##### Data shown #####

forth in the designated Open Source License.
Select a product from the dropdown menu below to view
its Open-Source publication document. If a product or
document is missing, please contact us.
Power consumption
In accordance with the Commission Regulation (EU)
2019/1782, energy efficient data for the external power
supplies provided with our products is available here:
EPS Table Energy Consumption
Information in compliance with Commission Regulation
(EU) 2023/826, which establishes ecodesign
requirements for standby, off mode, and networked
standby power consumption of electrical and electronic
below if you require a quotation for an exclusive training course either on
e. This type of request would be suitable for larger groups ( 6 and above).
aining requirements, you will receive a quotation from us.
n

#####
##### Data shown #####

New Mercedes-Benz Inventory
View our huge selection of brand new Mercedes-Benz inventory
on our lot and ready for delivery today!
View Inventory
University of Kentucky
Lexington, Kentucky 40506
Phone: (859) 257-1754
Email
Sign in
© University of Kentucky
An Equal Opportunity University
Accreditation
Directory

#####
##### Data shown #####

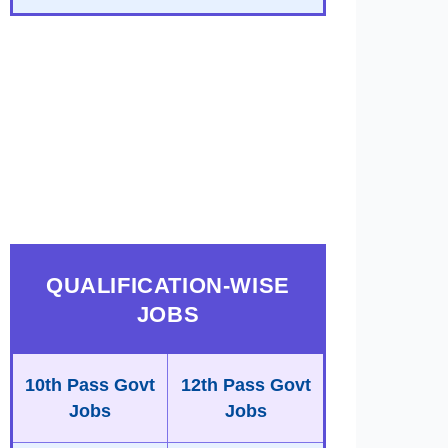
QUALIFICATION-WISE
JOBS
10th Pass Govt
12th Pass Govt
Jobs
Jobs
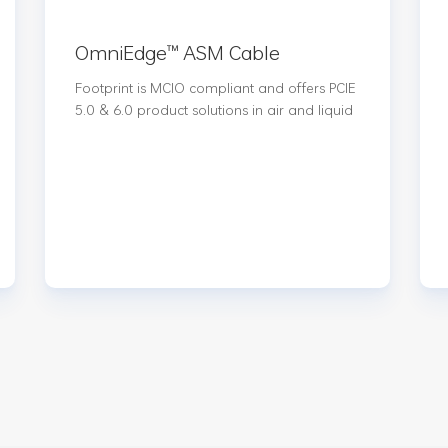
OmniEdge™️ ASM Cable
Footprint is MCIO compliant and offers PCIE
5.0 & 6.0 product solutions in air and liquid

#####

Among the lines of the records above, count those containing the word "from", then give the number by itself.

_Response to the exercise_
2